DATA TO PROCESS:
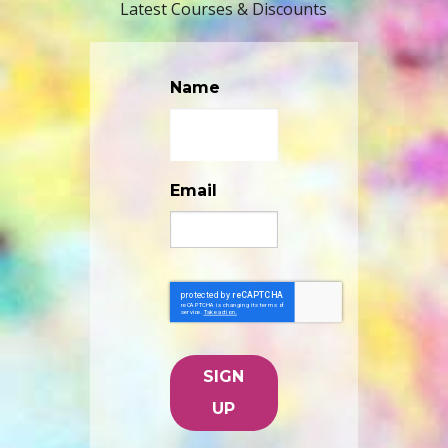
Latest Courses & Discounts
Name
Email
* * *
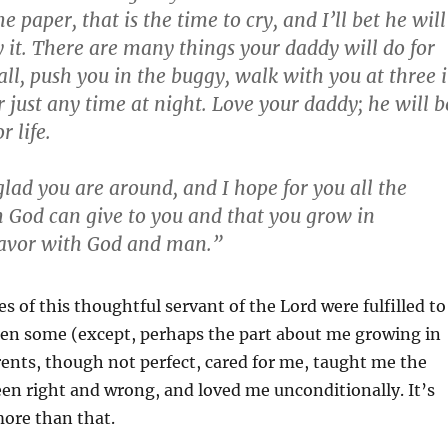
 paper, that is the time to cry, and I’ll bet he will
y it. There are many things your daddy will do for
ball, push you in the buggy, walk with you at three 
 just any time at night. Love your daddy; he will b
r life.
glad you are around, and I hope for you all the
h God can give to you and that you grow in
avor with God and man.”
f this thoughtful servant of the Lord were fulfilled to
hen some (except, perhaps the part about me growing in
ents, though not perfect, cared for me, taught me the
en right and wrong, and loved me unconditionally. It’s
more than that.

TASK: Write out only the lines that run from the line containing "glad you are" through the line containing "more than that.", both included, exactly as they appear above.

RESULT BELOW:
glad you are around, and I hope for you all the
h God can give to you and that you grow in
avor with God and man.”
f this thoughtful servant of the Lord were fulfilled to
hen some (except, perhaps the part about me growing in
ents, though not perfect, cared for me, taught me the
en right and wrong, and loved me unconditionally. It’s
more than that.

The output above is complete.